CYRANO DE BERGERAC

Article publié dans la Lettre n° 258


CYRANO DE BERGERAC d’Edmond Rostand. Mise en scène Denis Podalydès avec 21 comédiens dont Véronique Vella, Michel Favory, Andrzej Seweryn, Michel Robin, Sylvia Bergé, Jean-Baptiste Malartre, Eric Ruf, Eric Génovèse, Bruno Raffaelli, Alain Lenglet, Christian Gonon, Françoise Gillard, Michel Vuillermoz, Grégory Gadebois.
Constant Coquelin avait commandé à Edmond Rostand un rôle à sa mesure. Celui-ci lui conçut un rôle aussi démesuré que le nez dont il l’affubla. Quelque mille deux cents vers sur les deux mille cinq cent soixante dix que contient une oeuvre dotée d’une cinquantaine de rôles ! A la veille de sa création, le 28 décembre 1897 au théâtre de la Porte Saint-Martin, persuadé de l’échec de sa pièce, l’auteur s’en excusait auprès de son interprète et metteur en scène : « Ah ! Pardonnez-moi, mon ami, de vous avoir entraîné dans cette désastreuse aventure ! » La désastreuse aventure se solda, contre toute attente, par un succès considérable, public et critique confondus, et ceci pour moult raisons. Après la défaite de 1870, ce théâtre de cape et d’épée sans prétention philosophique survenait comme une aubaine dans la noirceur de cette fin de siècle. La transposition dans le registre héroïque des ingrédients du théâtre bourgeois touchait toutes les couches de la société. Une mise en scène nouvelle et inventive, grâce à des moyens inédits, achevait de conquérir les plus réticents. Enfin, chacun pouvait s’identifier à ce héros sans peur et sans reproche, que sa disgrâce physique rendait plus humain et dont le seul luxe, au demeurant fort gaulois, était l’indépendance et la liberté. Cyrano, brillant soldat et bel esprit, mais défiguré par son appendice, ne pouvait espérer voir un jour une robe passer dans sa vie. Amoureux de sa cousine Roxane, une précieuse superficielle éprise d’un cadet répondant au nom de Christian, il exprimera cet amour jalousement caché, par le truchement du jeune homme aussi beau et niais qu’il était laid et spirituel, tout ceci dans un contexte de guerre propice à l’héroïsme.

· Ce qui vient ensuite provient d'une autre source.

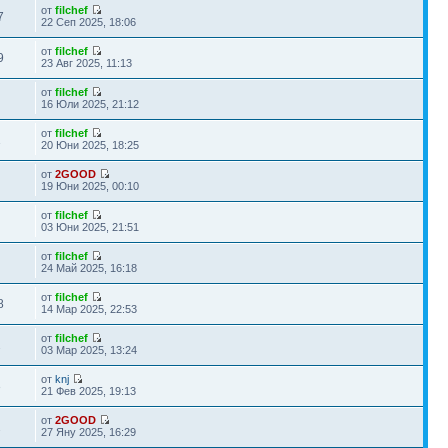
от
filchef
7
22 Сеп 2025, 18:06
от
filchef
9
23 Авг 2025, 11:13
от
filchef
16 Юли 2025, 21:12
от
filchef
1
20 Юни 2025, 18:25
от
2GOOD
19 Юни 2025, 00:10
от
filchef
03 Юни 2025, 21:51
от
filchef
24 Май 2025, 16:18
от
filchef
8
14 Мар 2025, 22:53
от
filchef
2
03 Мар 2025, 13:24
от
knj
3
21 Фев 2025, 19:13
от
2GOOD
2
27 Яну 2025, 16:29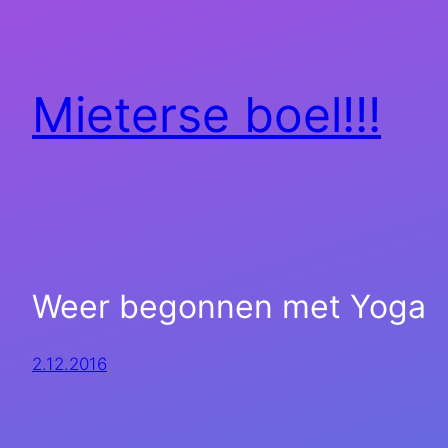
Mieterse boel!!!
Weer begonnen met Yoga
2.12.2016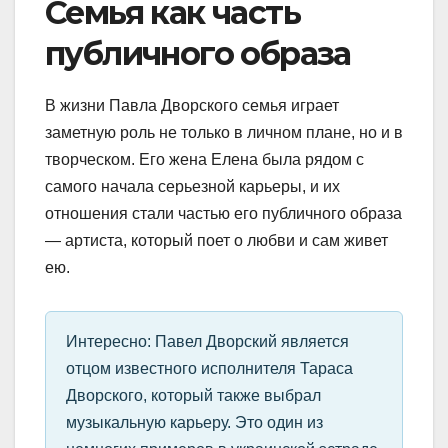
Семья как часть
публичного образа
В жизни Павла Дворского семья играет
заметную роль не только в личном плане, но и в
творческом. Его жена Елена была рядом с
самого начала серьезной карьеры, и их
отношения стали частью его публичного образа
— артиста, который поет о любви и сам живет
ею.
Интересно: Павел Дворский является
отцом известного исполнителя Тараса
Дворского, который также выбрал
музыкальную карьеру. Это один из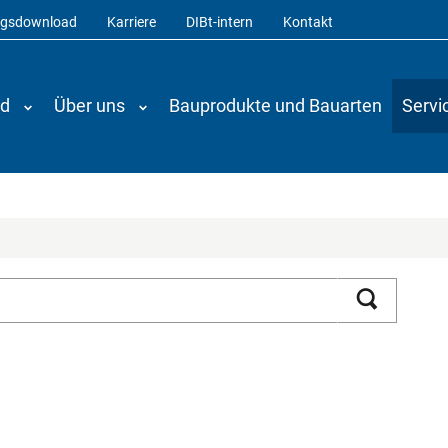
ngsdownload
Karriere
DIBt-intern
Kontakt
nd
Über uns
Bauprodukte und Bauarten
Servi
Suchen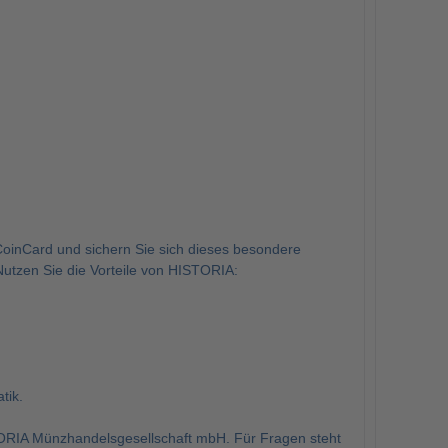
oinCard und sichern Sie sich dieses besondere
tzen Sie die Vorteile von HISTORIA:
tik.
ORIA Münzhandelsgesellschaft mbH. Für Fragen steht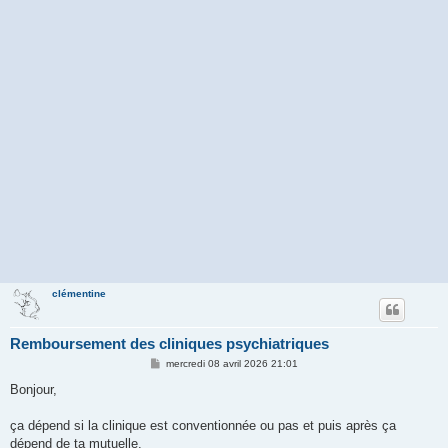
clémentine
Remboursement des cliniques psychiatriques
M
mercredi 08 avril 2026 21:01
e
s
Bonjour,
s
a
g
ça dépend si la clinique est conventionnée ou pas et puis après ça
e
dépend de ta mutuelle.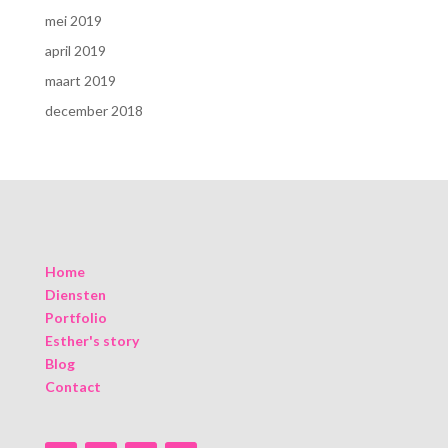
mei 2019
april 2019
maart 2019
december 2018
Home
Diensten
Portfolio
Esther's story
Blog
Contact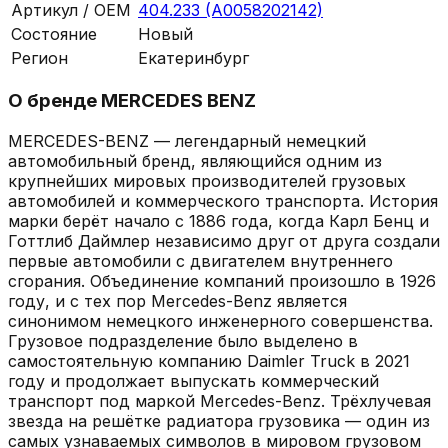
Артикул / OEM
404.233 (A0058202142)
Состояние
Новый
Регион
Екатеринбург
О бренде
MERCEDES BENZ
MERCEDES-BENZ — легендарный немецкий
автомобильный бренд, являющийся одним из
крупнейших мировых производителей грузовых
автомобилей и коммерческого транспорта. История
марки берёт начало с 1886 года, когда Карл Бенц и
Готтлиб Даймлер независимо друг от друга создали
первые автомобили с двигателем внутреннего
сгорания. Объединение компаний произошло в 1926
году, и с тех пор Mercedes-Benz является
синонимом немецкого инженерного совершенства.
Грузовое подразделение было выделено в
самостоятельную компанию Daimler Truck в 2021
году и продолжает выпускать коммерческий
транспорт под маркой Mercedes-Benz. Трёхлучевая
звезда на решётке радиатора грузовика — один из
самых узнаваемых символов в мировом грузовом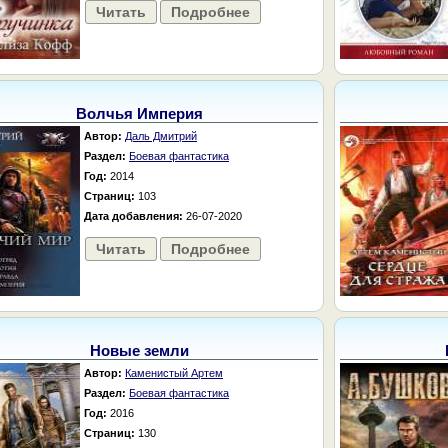
Читать
Подробнее
Волчья Империя
Автор:
Даль Дмитрий
Раздел:
Боевая фантастика
Год:
2014
Страниц:
103
Дата добавления:
26-07-2020
Читать
Подробнее
Новые земли
Автор:
Каменистый Артем
Раздел:
Боевая фантастика
Год:
2016
Страниц:
130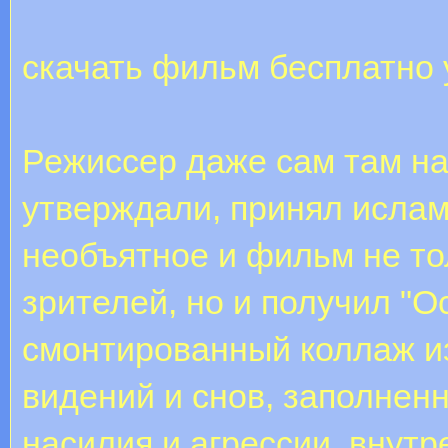
скачать фильм бесплатно
Режиссер даже сам там на
утверждали, принял ислам
необъятное и фильм не то
зрителей, но и получил "
смонтированный коллаж и
видений и снов, заполне
насилия и агрессии, внутр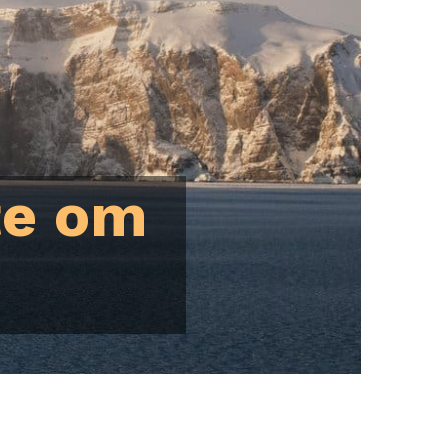
te om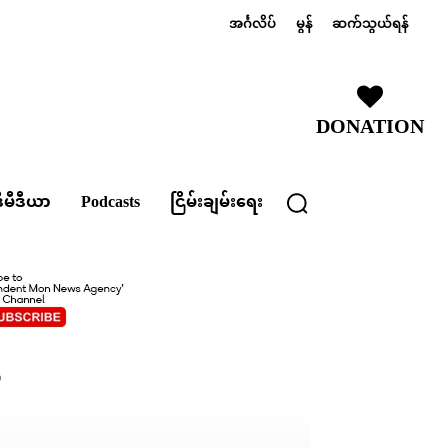
အင်္ဂလိပ်
မွန်
ဆက်သွယ်ရန်
DONATION
ီမီဒီယာ
Podcasts
ငြိမ်းချမ်းရေး
်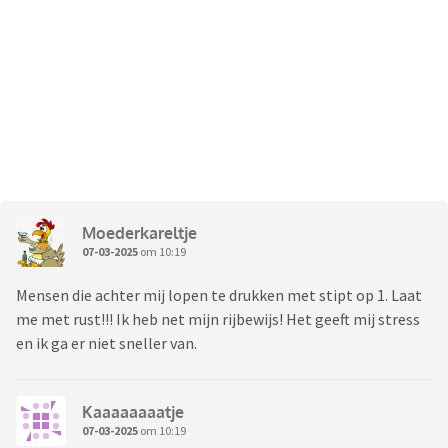
Moederkareltje
07-03-2025
om 10:19
Mensen die achter mij lopen te drukken met stipt op 1. Laat
me met rust!!! Ik heb net mijn rijbewijs! Het geeft mij stress
en ik ga er niet sneller van.
Kaaaaaaaatje
07-03-2025
om 10:19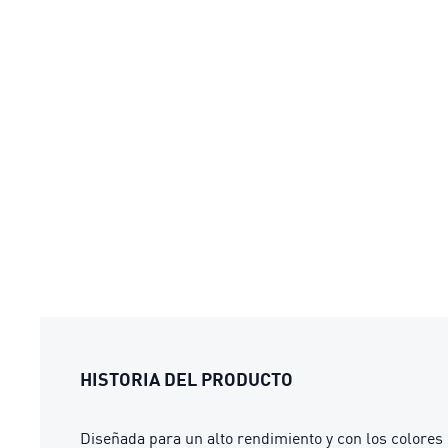
HISTORIA DEL PRODUCTO
Diseñada para un alto rendimiento y con los colores d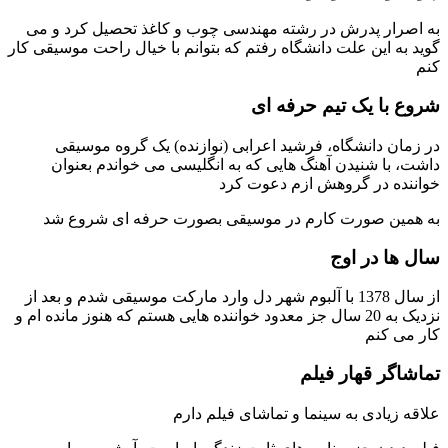
به اصرار پدرش در رشته مهندسی چوب و کاغذ تحصیل کرد و می
گوید به این علت دانشگاه رفتم که بتوانم با خیال راحت موسیقی کار
کنم
شروع با یک تیم حرفه ای
در زمان دانشگاه، فرشید اعرابی (نوازنده) یک گروه موسیقی
داشت، با شنیدن آهنگ هایی که به انگلیسی می خواندم بعنوان
خواننده در گروهش ازم دعوت کرد
به همین صورت کارم در موسیقی بصورت حرفه ای شروع شد
سال ها در اوج
از سال 1378 با آلبوم شهر دل وارد مارکت موسیقی شدم و بعد از
نزدیک به 20 سال جز معدود خواننده هایی هستم که هنوز مانده ام و
کار می کنم
تماشاگر قهار فیلم
علاقه زیادی به سینما و تماشای فیلم دارم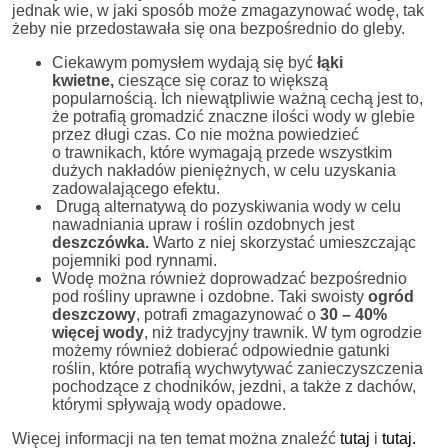
jednak wie, w jaki sposób może zmagazynować wodę, tak
żeby nie przedostawała się ona bezpośrednio do gleby.
Ciekawym pomysłem wydają się być
łąki
kwietne,
cieszące się coraz to większą
popularnością. Ich niewątpliwie ważną cechą jest to,
że potrafią gromadzić znaczne ilości wody w glebie
przez długi czas. Co nie można powiedzieć
o trawnikach, które wymagają przede wszystkim
dużych nakładów pieniężnych, w celu uzyskania
zadowalającego efektu.
Drugą alternatywą do pozyskiwania wody w celu
nawadniania upraw i roślin ozdobnych jest
deszczówka.
Warto z niej skorzystać umieszczając
pojemniki pod rynnami.
Wodę można również doprowadzać bezpośrednio
pod rośliny uprawne i ozdobne. Taki swoisty
ogród
deszczowy
, potrafi zmagazynować o
30 – 40%
więcej wody
, niż tradycyjny trawnik. W tym ogrodzie
możemy również dobierać odpowiednie gatunki
roślin, które potrafią wychwytywać zanieczyszczenia
pochodzące z chodników, jezdni, a także z dachów,
którymi spływają wody opadowe.
Więcej informacji na ten temat można znaleźć
tutaj
i
tutaj.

Quelle étrange entreprise que de mettre en scène cette pièce foisonnante aux rebondissements incessants en de multiples lieux, où se succèdent sans relâche actions et sentiments. Denis Podalydès s’y emploie avec fougue, exploitant avec talent la formidable construction de l’oeuvre. Si l’opportunité du prologue qu’il a imaginé est discutable, les actes s’enchaînent à un rythme endiablé et l’on suit amusés les péripéties qui se succèdent au détour de chaque vers. Le réalisme est tel qu’il nous semble parfois être dans un film, et c’est celui, mémorable, de Jean-Paul Rappeneau qui vient alors à l’esprit. Il faut dire que tous les moyens qu’offre la scène du Français sont exploités. Eric Ruf respecte les didascalies de Rostand et nous transporte d’un lieu à l’autre grâce à des décors aussi nombreux que travaillés. La rôtisserie est à elle seule un petit chef-d’oeuvre, tout comme le décor très grande guerre du siège d’Arras. Le parti pris des costumes d’époques diverses de Christian Lacroix a le mérite de contribuer à donner une touche d’originalité à l’ensemble.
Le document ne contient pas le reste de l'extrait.